Helpful California Wasted Food Resources
- Best Management Practice Tip Sheets tailored to businesses and institutions in San Diego County, California, created by CET with guidance from CalRecycle, Solana Center, and San Diego Food System Alliance.
- Food Recovery in the San Francisco Bay Area
- The EPA created a webpage with links and resources about food recovery in the San Francisco Bay Area. Resources include tools for source reduction, food rescue organizations, list of processing facilities, and more.
- Bill Emerson Good Samaritan Food Donation Act
- The Federal Bill Emerson Good Samaritan Food Donation Act (Public Law 104-210) protects donors from liability when donating to nonprofit organizations and protects donors from civil and criminal liability should the product, donated in good faith, later cause harm to the needy recipient.
California Legal/Regulatory Requirements
- California AB-1826
- The California Mandatory Commercial Recycling Law, AB 1826, which requires businesses that generate specified amounts of organic waste must subscribe to organic waste recycling services, took effect on January 1, 2015. The legal obligations to covered entities began on April 1, 2016. Organic waste recycling services may include subscribing to an organic recycling service, recycling on-site or self-hauling material to a processing site, or selling or donating the edible surplus.
- In addition, local jurisdictions are required to implement organic recycling programs which support AB 1826. These programs must identify existing organic recycling facilities within the jurisdiction, provide education and outreach to businesses within the jurisdiction, and monitor businesses and notify those that are not in compliance with the requirements outlined above. The program may, but need not, include adopting a mandatory organic recycling ordinance at the local level. Local jurisdictions may implement requirements for businesses that are stricter than the state requirements, and businesses must comply with these local requirements.
- California SB-1383
- California SB 1383 was signed into law in September 2016. This law establishes methane emissions reduction targets in a number of areas in efforts to reduce the statewide emissions of short-lived climate pollutants. As related to wasted food, SB 1383 establishes targets to reduce 2014 levels of disposed organic waste by 50% by 2020 and 75% by 2025 under the authoritative body of CalRecycle.

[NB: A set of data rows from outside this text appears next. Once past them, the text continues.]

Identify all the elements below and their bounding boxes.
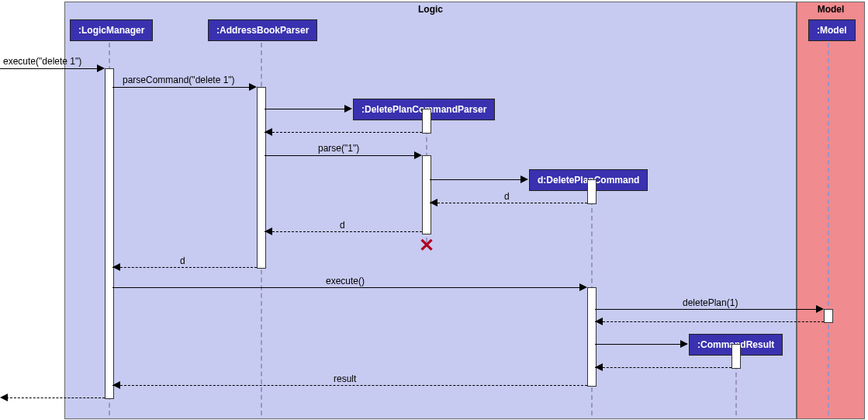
msg-return-d-1: [430, 203, 587, 203]
msg-delete-plan: [595, 309, 819, 310]
destroy-icon: ✕: [419, 236, 434, 255]
lifeline-logic-manager: :LogicManager: [70, 19, 153, 41]
arrow-icon: [265, 227, 272, 235]
activation-dpc-2: [587, 287, 597, 387]
arrow-icon: [520, 175, 528, 183]
activation-command-result: [731, 344, 741, 369]
msg-create-dpc: [430, 179, 523, 180]
arrow-icon: [112, 381, 120, 389]
arrow-icon: [344, 105, 352, 113]
arrow-icon: [97, 64, 105, 72]
region-model: Model: [797, 2, 865, 419]
activation-dpc-1: [587, 179, 597, 204]
arrow-icon: [112, 263, 120, 271]
sequence-diagram: Logic Model :LogicManager :AddressBookPa…: [0, 0, 868, 420]
activation-dpcp-1: [422, 109, 431, 134]
activation-address-book-parser: [257, 87, 266, 269]
arrow-icon: [595, 363, 603, 371]
arrow-icon: [249, 83, 257, 91]
msg-return-command-result: [595, 367, 731, 368]
arrow-icon: [579, 283, 587, 291]
msg-parse-1: [265, 155, 417, 156]
arrow-icon: [816, 305, 824, 313]
activation-dpcp-2: [422, 155, 431, 234]
msg-return-d-2: [265, 231, 422, 232]
activation-model: [824, 309, 833, 323]
msg-label-parse-command: parseCommand("delete 1"): [123, 75, 235, 85]
lifeline-line-model: [828, 43, 829, 415]
msg-label-d-1: d: [504, 191, 510, 202]
region-label-logic: Logic: [417, 2, 444, 16]
msg-result: [112, 385, 587, 386]
activation-logic-manager: [105, 68, 114, 399]
arrow-icon: [595, 318, 603, 325]
msg-return-model: [595, 321, 824, 322]
msg-label-delete-plan: deletePlan(1): [683, 297, 738, 308]
arrow-icon: [265, 128, 272, 136]
region-label-model: Model: [816, 2, 846, 16]
arrow-icon: [0, 394, 8, 401]
arrow-icon: [680, 340, 688, 348]
msg-return-external: [6, 397, 105, 398]
lifeline-model: :Model: [808, 19, 856, 41]
msg-label-parse-1: parse("1"): [318, 143, 359, 154]
msg-label-d-3: d: [180, 255, 185, 266]
msg-return-dpcp-create: [265, 132, 422, 133]
arrow-icon: [414, 151, 422, 159]
msg-label-result: result: [334, 373, 356, 384]
msg-create-command-result: [595, 344, 683, 345]
arrow-icon: [430, 199, 437, 207]
msg-execute-delete1: [0, 68, 99, 69]
msg-execute: [112, 287, 583, 288]
msg-label-d-2: d: [340, 220, 345, 231]
msg-create-dpcp: [265, 109, 347, 109]
msg-label-execute-delete1: execute("delete 1"): [3, 56, 81, 67]
msg-label-execute: execute(): [326, 276, 365, 286]
msg-parse-command: [112, 87, 252, 88]
lifeline-address-book-parser: :AddressBookParser: [208, 19, 317, 41]
msg-return-d-3: [112, 267, 257, 268]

Additionally, the law establishes a target that at least 20% of edible food that is currently disposed of is recovered for human consumption.
- California AB-827
- The California State Legislature passed AB 827 in September 2019. The bill mandates businesses, that are already required to subscribe to recycling services under AB 341 or composting services under AB 1826, to offer access to recycling and composting bins to their customers by July 2020. Under this law, the recycling and composting bins provided to the public should be easily accessible, adjacent to each bin or container for trash, and clearly marked with educational signage indicating what is accepted in the local solid waste programs.